Exercise goal
Among the entries below, please show each line that carries the word "entre".

Extracted page text data
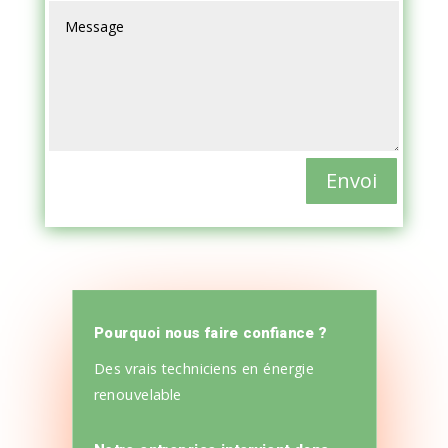
Envoi
Pourquoi nous faire confiance ?
Des vrais techniciens en énergie
renouvelable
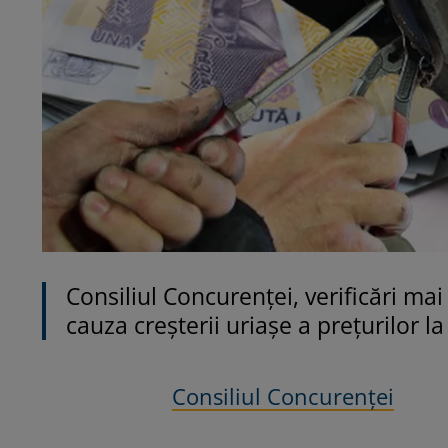
Consiliul Concurenței, verificări mai
cauza creșterii uriașe a prețurilor l
Consiliul Concurenței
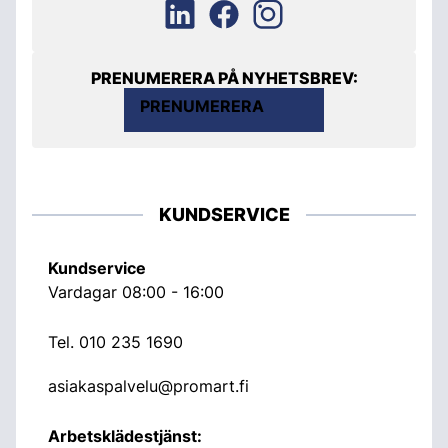
PRENUMERERA PÅ NYHETSBREV:
PRENUMERERA
KUNDSERVICE
Kundservice
Vardagar 08:00 - 16:00
Tel.
010 235 1690
asiakaspalvelu@promart.fi
Arbetsklädestjänst:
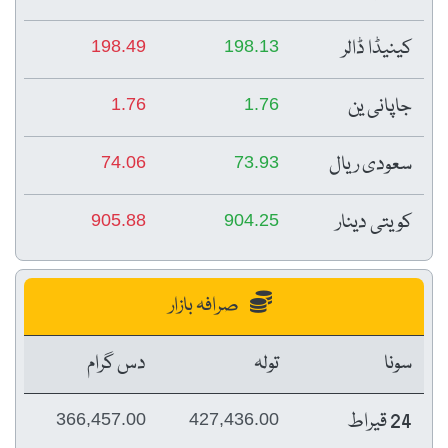
کینیڈا ڈالر
198.49
198.13
جاپانی ین
1.76
1.76
سعودی ریال
74.06
73.93
کویتی دینار
905.88
904.25
صرافہ بازار
سونا
تولہ
دس گرام
24 قیراط
366,457.00
427,436.00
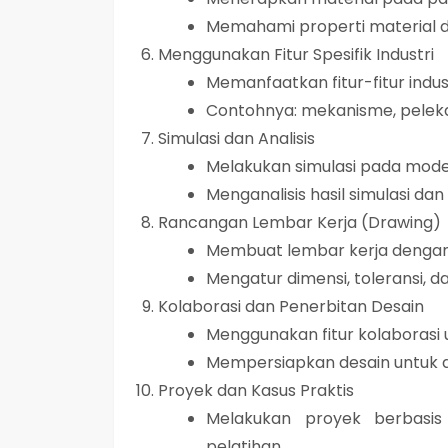
Memahami properti material da
Menggunakan Fitur Spesifik Industri
Memanfaatkan fitur-fitur indus
Contohnya: mekanisme, pelekat
Simulasi dan Analisis
Melakukan simulasi pada model
Menganalisis hasil simulasi da
Rancangan Lembar Kerja (Drawing)
Membuat lembar kerja dengan
Mengatur dimensi, toleransi, d
Kolaborasi dan Penerbitan Desain
Menggunakan fitur kolaborasi
Mempersiapkan desain untuk d
Proyek dan Kasus Praktis
Melakukan proyek berbasis 
pelatihan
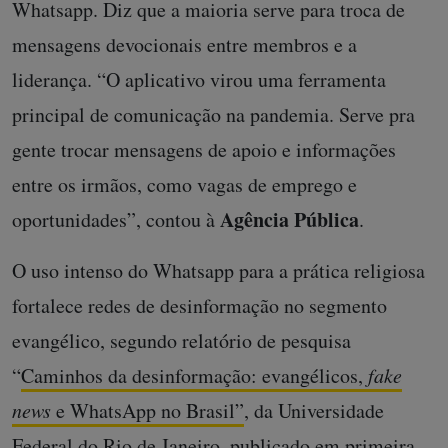
Whatsapp. Diz que a maioria serve para troca de
mensagens devocionais entre membros e a
liderança. “O aplicativo virou uma ferramenta
principal de comunicação na pandemia. Serve pra
gente trocar mensagens de apoio e informações
entre os irmãos, como vagas de emprego e
Agência
Pública
oportunidades”, contou à
.
O uso intenso do Whatsapp para a prática religiosa
fortalece redes de desinformação no segmento
evangélico, segundo relatório de pesquisa
“
Caminhos da desinformação: evangélicos,
fake
news
e WhatsApp no Brasil”
, da Universidade
Federal do Rio de Janeiro, publicado em primeira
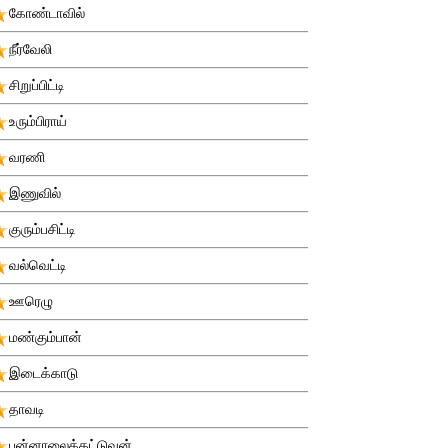
கோண்டாவில்
நீர்வேலி
சிறுப்பிட்டி
உரும்பிராய்
வரணி
இணுவில்
குரும்பசிட்டி
வல்வெட்டி
ஊரெழு
மண்கும்பான்
இடைக்காடு
தாவடி
புன்னாலைக்கட்டுவன்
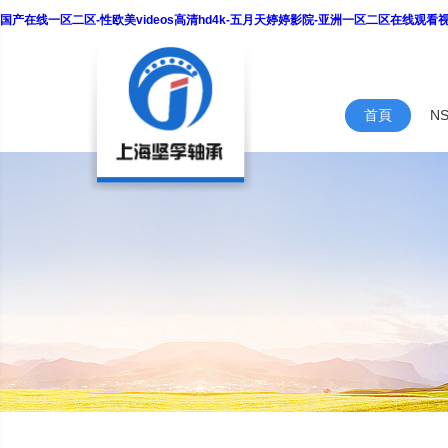
国产在线一区二区-性欧美videos高清hd4k-五月天婷婷影院-亚洲一区二区在线观
首頁
N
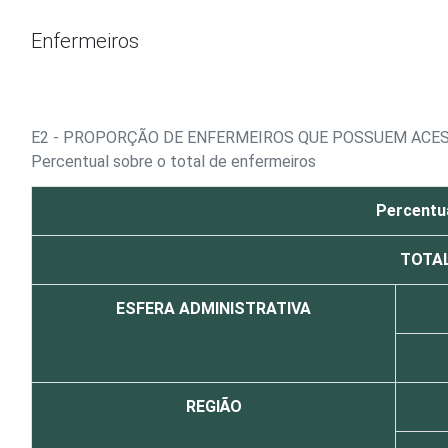
Ir para o conteúdo
Enfermeiros
E2 - PROPORÇÃO DE ENFERMEIROS QUE POSSUEM ACES
Percentual sobre o total de enfermeiros
Percentu
TOTA
ESFERA ADMINISTRATIVA
REGIÃO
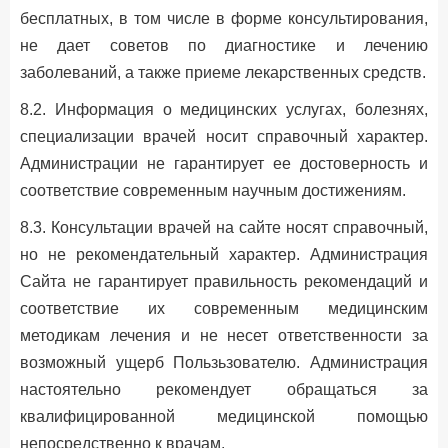
бесплатных, в том числе в форме консультирования,
не дает советов по диагностике и лечению
заболеваний, а также приеме лекарственных средств.
8.2. Информация о медицинских услугах, болезнях,
специализации врачей носит справочный характер.
Администрации не гарантирует ее достоверность и
соответствие современным научным достижениям.
8.3. Консультации врачей на сайте носят справочный,
но не рекомендательный характер. Администрация
Сайта не гарантирует правильность рекомендаций и
соответствие их современным медицинским
методикам лечения и не несет ответственности за
возможный ущерб Пользьзователю. Администрация
настоятельно рекомендует обращаться за
квалифицированной медицинской помощью
непосредственно к врачам.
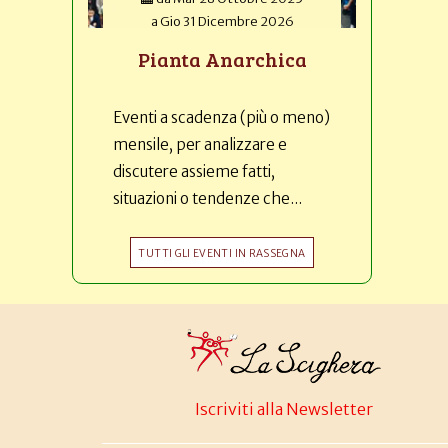
a
Gio 31 Dicembre 2026
Pianta Anarchica
Eventi a scadenza (più o meno)
mensile, per analizzare e
discutere assieme fatti,
situazioni o tendenze che...
TUTTI GLI EVENTI IN RASSEGNA
Iscriviti alla Newsletter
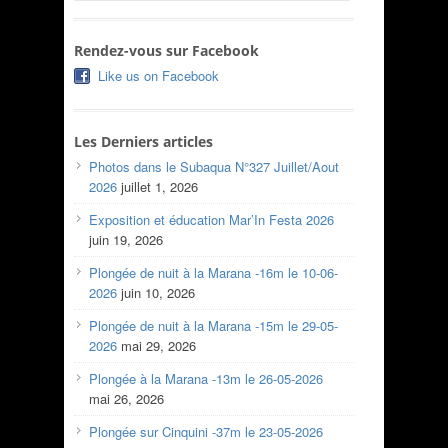
Rendez-vous sur Facebook
Like us on Facebook
Les Derniers articles
Photos dans le Subaqua N°327 Juillet/Aout
2026
juillet 1, 2026
Exposition et éducation Mar’In Festa 2026
juin 19, 2026
Plongée de nuit à la Marana -16m le 10-06-
2026
juin 10, 2026
Plongée de nuit à la Marana -15m le 29-05-
2026
mai 29, 2026
Plongée à la Marana -13m le 26-05-2026
mai 26, 2026
Plongée sur Cinquini -37m le 23-05-2026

Task answer
mensagens devocionais entre membros e a
entre os irmãos, como vagas de emprego e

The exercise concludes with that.